My understanding is that that is not the only change: my constituent will not be able to access £144 a week because the second state pension has been done away with and she will not be entitled to that money. If I am wrong, perhaps the Minister will tell me that my constituent will receive the equivalent of £144 a week. No, she will not receive that, so she is being penalised by this action, because she will not be able to receive her second state pension. [Interruption.]
I will continue to make progress. Like me, these women are angry and upset because they have done the right things all their lives, yet will be disadvantaged in comparison with a man born on exactly the same day as they were.
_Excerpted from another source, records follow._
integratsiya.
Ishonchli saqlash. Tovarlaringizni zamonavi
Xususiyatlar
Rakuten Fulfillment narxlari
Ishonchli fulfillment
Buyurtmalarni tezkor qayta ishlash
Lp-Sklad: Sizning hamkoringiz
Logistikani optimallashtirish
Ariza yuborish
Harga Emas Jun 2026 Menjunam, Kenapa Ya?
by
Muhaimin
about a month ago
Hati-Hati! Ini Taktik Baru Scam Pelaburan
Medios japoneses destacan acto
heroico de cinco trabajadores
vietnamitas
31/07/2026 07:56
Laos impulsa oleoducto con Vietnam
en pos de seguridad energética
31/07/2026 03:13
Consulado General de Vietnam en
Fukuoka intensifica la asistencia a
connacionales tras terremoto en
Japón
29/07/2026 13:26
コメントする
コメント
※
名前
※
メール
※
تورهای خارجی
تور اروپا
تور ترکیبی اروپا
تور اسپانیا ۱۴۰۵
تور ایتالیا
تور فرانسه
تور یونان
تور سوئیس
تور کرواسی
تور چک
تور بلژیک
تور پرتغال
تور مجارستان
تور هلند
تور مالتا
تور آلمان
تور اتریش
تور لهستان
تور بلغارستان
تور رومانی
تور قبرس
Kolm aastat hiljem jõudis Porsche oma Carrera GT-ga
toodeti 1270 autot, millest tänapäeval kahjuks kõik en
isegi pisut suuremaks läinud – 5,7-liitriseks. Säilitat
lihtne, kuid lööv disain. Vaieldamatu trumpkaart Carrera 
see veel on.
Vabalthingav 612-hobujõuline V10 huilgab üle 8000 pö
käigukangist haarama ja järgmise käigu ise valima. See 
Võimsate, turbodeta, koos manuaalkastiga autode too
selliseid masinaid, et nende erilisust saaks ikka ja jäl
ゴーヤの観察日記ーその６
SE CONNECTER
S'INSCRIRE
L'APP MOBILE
This is not the only issue that hurts women. Raising the number of necessary years for national insurance contributions to 35 again disproportionately hits women. We know that women are the ones who normally take time off to look after children and, indeed, to look after ageing parents and ageing parents-in-law. This Government will undo the good work done by the last Labour Government to improve the lot of women’s pensions, with a further 100,000 fewer qualifying for a full pension. This is particularly unfair to those who are close to retirement age, who will not have the opportunity to make up the extra years—unless they work well into their 70s.
I wrote to the Minister about Maureen and my other constituents. The letter I received back was illuminating and, frankly, complacent. Let me quote some of it:
“It is important to note that we are not proposing simply to increase the pension from £110 per week for today’s pensioners to around £144 week for new pensioners…Future pensioners will simply build up towards a flat rate pension of around £144—there will be no additional State Pension on top of this figure, so the maximum State Pension attainable under the new system will be significantly lower than under the current system. I should also add that in some ways the new system will be less generous for those who retire after April 2016.”
The letter went on to say:
“While women born shortly after your constituent may receive a single-tier pension, they will have to wait several months longer than your constituent before they can start to draw a pension. Furthermore, the average entitlement for women reaching State Pension age shortly after the new system’s introduction is projected to be £131 per week and not the illustrative single-tier full rate of £144 per week. In comparison, women reaching State Pension age shortly before the new system is introduced will receive an average of £125 per week under the current system, made up from a combination of basic and additional State Pension.”
It seems clear to me that women born in that age bracket will be disadvantaged, yet the Government announced their proposed changes with a grand fanfare about how much better off all pensioners would be under the new system. They have failed to tell people, particularly women, that some of them would be worse off. I just wonder why everything this Government do seems to make things worse for women, who are hit by so many things—hit twice as hard, for example, by the Budget and three times as hard by other Government actions.